On the Prairie - Birdly Poetry

On the Prairie.

The world grows beautiful. Each morn I look
Out of my window on some beauty born
In the still night. Where late the swift fires ran.
Making a glory of the dead, dry grass,
To-day there smiles a fresh growth of green
That I could fall upon my knees and bless,
It is so sweet and restful to the sight —
It is so sweet and restful to the soul.
I see the sun rise in the earth's far edge,
And, unobscured at night, go down beyond
Its utmost rim; no city's lights to mar
The perfect picture, and no city's din
To break the silence that unto the soul
That listens, hath a thousand messages
That sound knows not.
 
The sky bends low
And clasps the dear earth in a warm embrace,
And the glad earth smiles back its promises
Of beauty yet to be. A little while,
And on the brook's edge there will come again
Familiar sights; on its glad breast will rock
The water-lilies — those white thoughts of God —
And by-and-by strange little tufts of grass,
Between which and the meadow lark there is
A small, sweet secret, will grow glad with song.

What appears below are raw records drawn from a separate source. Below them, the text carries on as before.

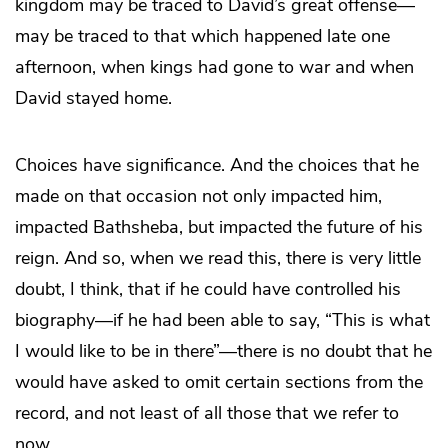
kingdom may be traced to David’s great offense—
may be traced to that which happened late one
afternoon, when kings had gone to war and when
David stayed home.
Choices have significance. And the choices that he
made on that occasion not only impacted him,
impacted Bathsheba, but impacted the future of his
reign. And so, when we read this, there is very little
doubt, I think, that if he could have controlled his
biography—if he had been able to say, “This is what
I would like to be in there”—there is no doubt that he
would have asked to omit certain sections from the
record, and not least of all those that we refer to
now.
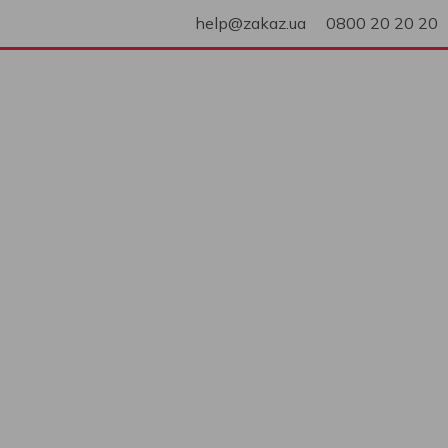
help@zakaz.ua
0800 20 20 20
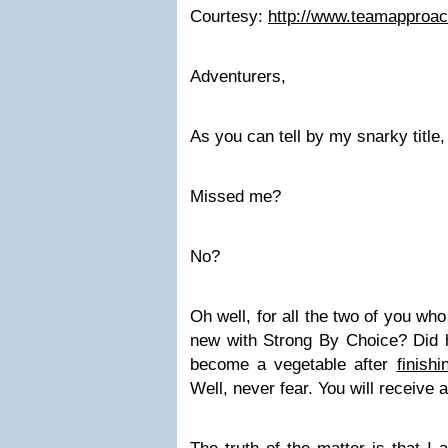
Courtesy:
http://www.teamapproa
Adventurers,
As you can tell by my snarky title,
Missed me?
No?
Oh well, for all the two of you wh
new with Strong By Choice? Did he
become a vegetable after
finish
Well, never fear. You will receive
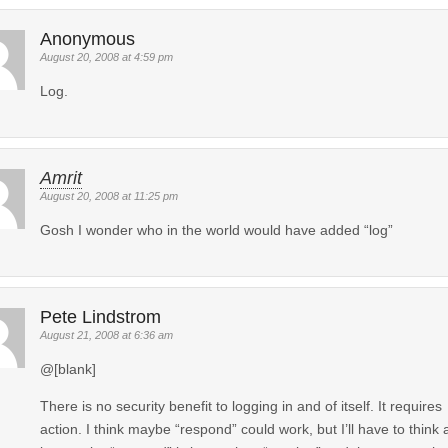
Anonymous
August 20, 2008 at 4:59 pm
Log.
Amrit
August 20, 2008 at 11:25 pm
Gosh I wonder who in the world would have added “log”
Pete Lindstrom
August 21, 2008 at 6:36 am
@[blank]
There is no security benefit to logging in and of itself. It requires
action. I think maybe “respond” could work, but I’ll have to think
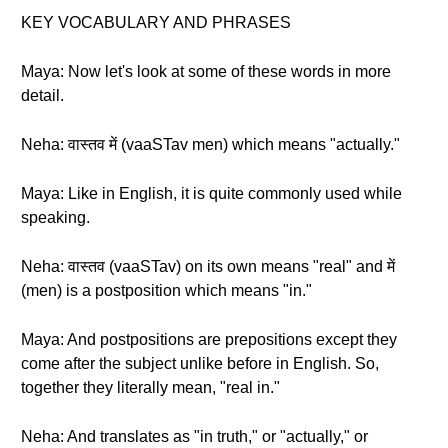
KEY VOCABULARY AND PHRASES
Maya: Now let's look at some of these words in more
detail.
Neha: वास्तव में (vaaSTav men) which means "actually."
Maya: Like in English, it is quite commonly used while
speaking.
Neha: वास्तव (vaaSTav) on its own means "real" and में
(men) is a postposition which means "in."
Maya: And postpositions are prepositions except they
come after the subject unlike before in English. So,
together they literally mean, "real in."
Neha: And translates as "in truth," or "actually," or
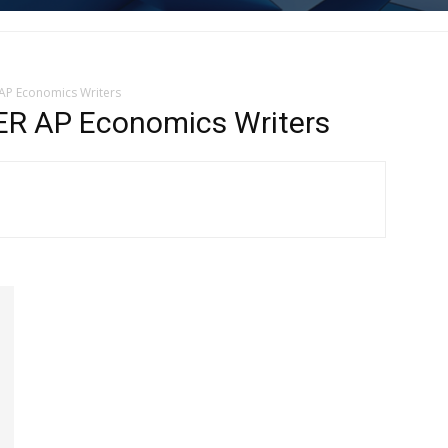
P Economics Writers
 AP Economics Writers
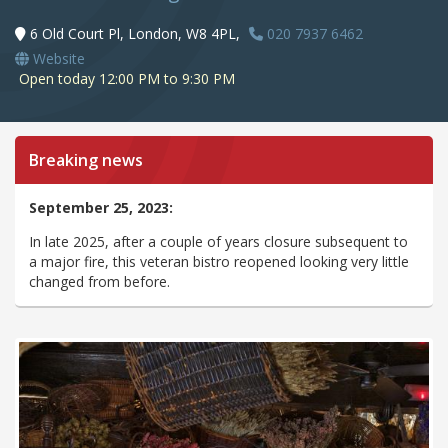
6 Old Court Pl, London, W8 4PL,
020 7937 6462
Website
Open today 12:00 PM to 9:30 PM
Breaking news
September 25, 2023:
In late 2025, after a couple of years closure subsequent to
a major fire, this veteran bistro reopened looking very little
changed from before.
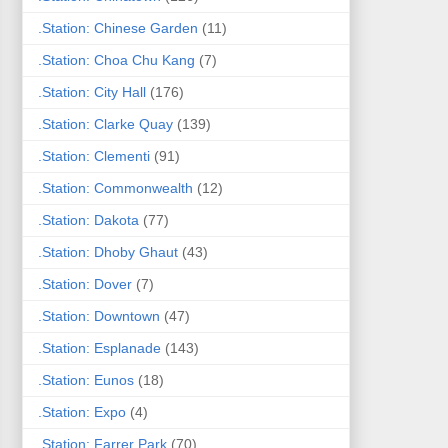
.Station: Chinese Garden
(11)
.Station: Choa Chu Kang
(7)
.Station: City Hall
(176)
.Station: Clarke Quay
(139)
.Station: Clementi
(91)
.Station: Commonwealth
(12)
.Station: Dakota
(77)
.Station: Dhoby Ghaut
(43)
.Station: Dover
(7)
.Station: Downtown
(47)
.Station: Esplanade
(143)
.Station: Eunos
(18)
.Station: Expo
(4)
.Station: Farrer Park
(70)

And later still — Nature if prodigal —
The "tides of grass will break in foam of flowers."
Year after year our eyes have seen the same
Entrancing marvel; leaf and bud and flower,
The music of the happy streams and birds,
And yet each year it is as strange and new,
As though it were the first. And so I pray
That when my heart shall cease to thrill with joy
At all the solemn, tender, happy sights,
At all the myriad little whispered sounds,
Of the young year, that it may cease to beat.
Carlotta Perry.
Milwaukee, July 8.
July 11, 1885. Hyde Park (Illinois) Herald 4(28): 2.